LogisticRegression 0.864

RandomForestClassifier 0.872

SVC 0.888

VotingClassifier 0.896

There we go! We can see that our Voting (ensemble classifier) outperforms the individual classifiers, although by a slight margin.

Before we move onto Random Forests as our choice of classifiers, there is but a major concept that we need to understand that makes Random Forests as popular as they are, and that is Bagging and Pasting.

#### Bagging and Pasting

One way to get a diverse set of classifiers is to use various unrelated and independent ones in a voting classifier, as we have seen, the results are good, but not nearly promising. Another more common method is to use different random subsets of data fed into the same classifier.

When Sampling is performed with replacement this process is called Bagging.

When sampling is performed without replacement this process is called Pasting.

Aggregation for:

1. Classification –> Statistical Mode (Most frequent class predicted).
2. Regression –> Average of all predicted values.

In general, data scientists prefer bagging as the method of data resampling in Random Forets, because of the lack of diverse uniquely reusable data available at their disposal.

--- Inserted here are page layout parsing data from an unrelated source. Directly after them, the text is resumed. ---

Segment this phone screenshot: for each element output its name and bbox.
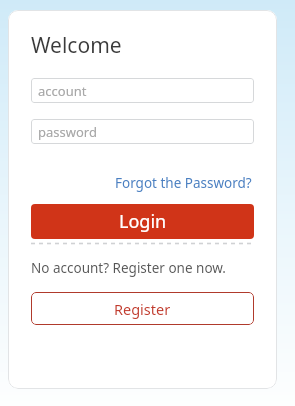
staticText: Forgot the Password?: [115, 174, 252, 192]
staticText: Welcome: [31, 31, 122, 60]
staticText: Register: [114, 299, 171, 319]
button[interactable]: Login: [31, 204, 254, 239]
button[interactable]: Register: [31, 292, 254, 325]
staticText: password: [38, 123, 97, 141]
button[interactable]: Forgot the Password?: [113, 173, 254, 193]
staticText: No account? Register one now.: [31, 259, 226, 277]
staticText: account: [38, 82, 87, 100]
staticText: Login: [119, 209, 167, 234]
button[interactable]: password: [31, 119, 254, 144]
button[interactable]: account: [31, 78, 254, 103]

If the data available is large that holistically represents the distribution of classes then pasting will be preferred.

Now, let us move on to the main entree, Random Forests:

#### Random Forests

By now we already know that Random Forests are a collection / ensemble of decision trees, generally trained via the bagging method (sometimes pasting is also used). The max_samples hyperparameter is set to the size of the training data.

Let us build a basic Random Forest Classifier to get a feel for the easy syntax and basic parameters that need to be passed.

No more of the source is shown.